Bradford protein assay

Coomassie Brilliant Blue G-250

BSA Standard Curve

Normalization of concentration

Bradford protein assay is a biochemical assay for determining the protein concentration in a solution. The method is based on the binding of Coomassie Brilliant Blue G-250 dye to proteins. The dye, under acidic conditions, binds to basic (especially arginine) and aromatic amino acid residues. When the dye binds to these residues, its absorption maximum shifts from 465 nm to 595 nm, allowing the quantification of protein via spectrophotometry. The Bradford protein assay is favored for its rapidity, simplicity, and relative sensitivity.

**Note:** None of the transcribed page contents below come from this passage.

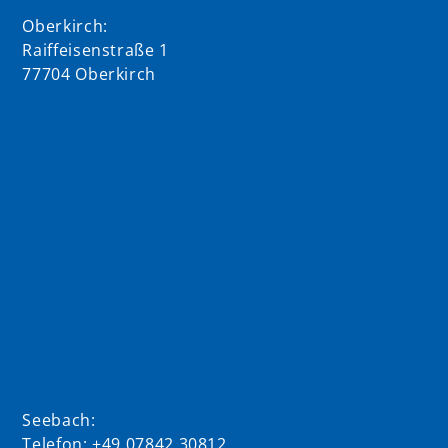
Oberkirch:
Raiffeisenstraße 1
77704 Oberkirch
Seebach:
Telefon: +49 07842 30812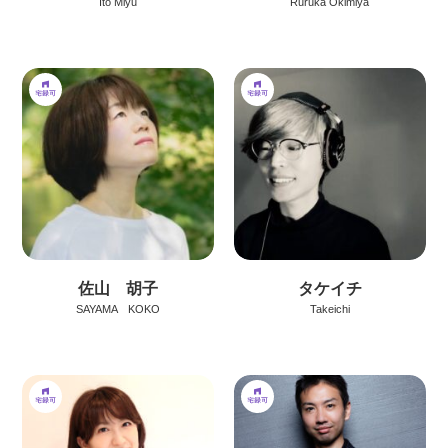
Ito Miyu
Ruruka Okimiya
佐山 胡子
タケイチ
SAYAMA KOKO
Takeichi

Principle[edit | edit source]

The assay is based on the differential color change of the dye Coomassie Brilliant Blue G-250 in response to various concentrations of protein. Proteins in solution bind to the dye, resulting in a spectral shift from red to blue due to the stabilization of the anionic form of the dye. The amount of dye absorbed by the protein can be quantified by measuring the absorbance at 595 nm, which is proportional to the protein concentration in the sample.

Procedure[edit | edit source]

The procedure involves adding a known volume of the Bradford reagent to the protein sample and then measuring the absorbance at 595 nm after a certain incubation period. The protein concentration is determined by comparing the absorbance of the sample to a standard curve prepared with known concentrations of a standard protein, usually bovine serum albumin (BSA).

1. Prepare a series of standard solutions of known protein concentration. 2. Add a fixed volume of Bradford reagent to each standard and sample. 3. Mix well and incubate at room temperature for a specified time (usually 5 to 10 minutes). 4. Measure the absorbance at 595 nm using a spectrophotometer.

Advantages and Limitations[edit | edit source]

The Bradford assay is quick and can be performed in a single tube, making it less labor-intensive than other methods such as the Lowry protein assay. It also requires a relatively small volume of sample. However, the assay has some limitations. It is less accurate with very dilute protein solutions and can be affected by the presence of detergents or other substances that interfere with the dye-protein binding. Additionally, the assay has a narrow linear range, requiring samples to be within a specific concentration range for accurate measurement.

Applications[edit | edit source]

The Bradford protein assay is widely used in molecular biology, biochemistry, and other life science research to quantify protein in cell lysates, purification fractions, and other biological samples. It is particularly useful in the preparation of samples for SDS-PAGE, western blotting, and enzyme activity assays where precise determination of protein concentration is critical.

Comparison with Other Methods[edit | edit source]

The Bradford assay is often compared to other protein quantification methods such as the Lowry protein assay, bicinchoninic acid assay (BCA), and UV absorption at 280 nm. Each method has its own advantages and limitations regarding sensitivity, range, and interference from other substances in the sample.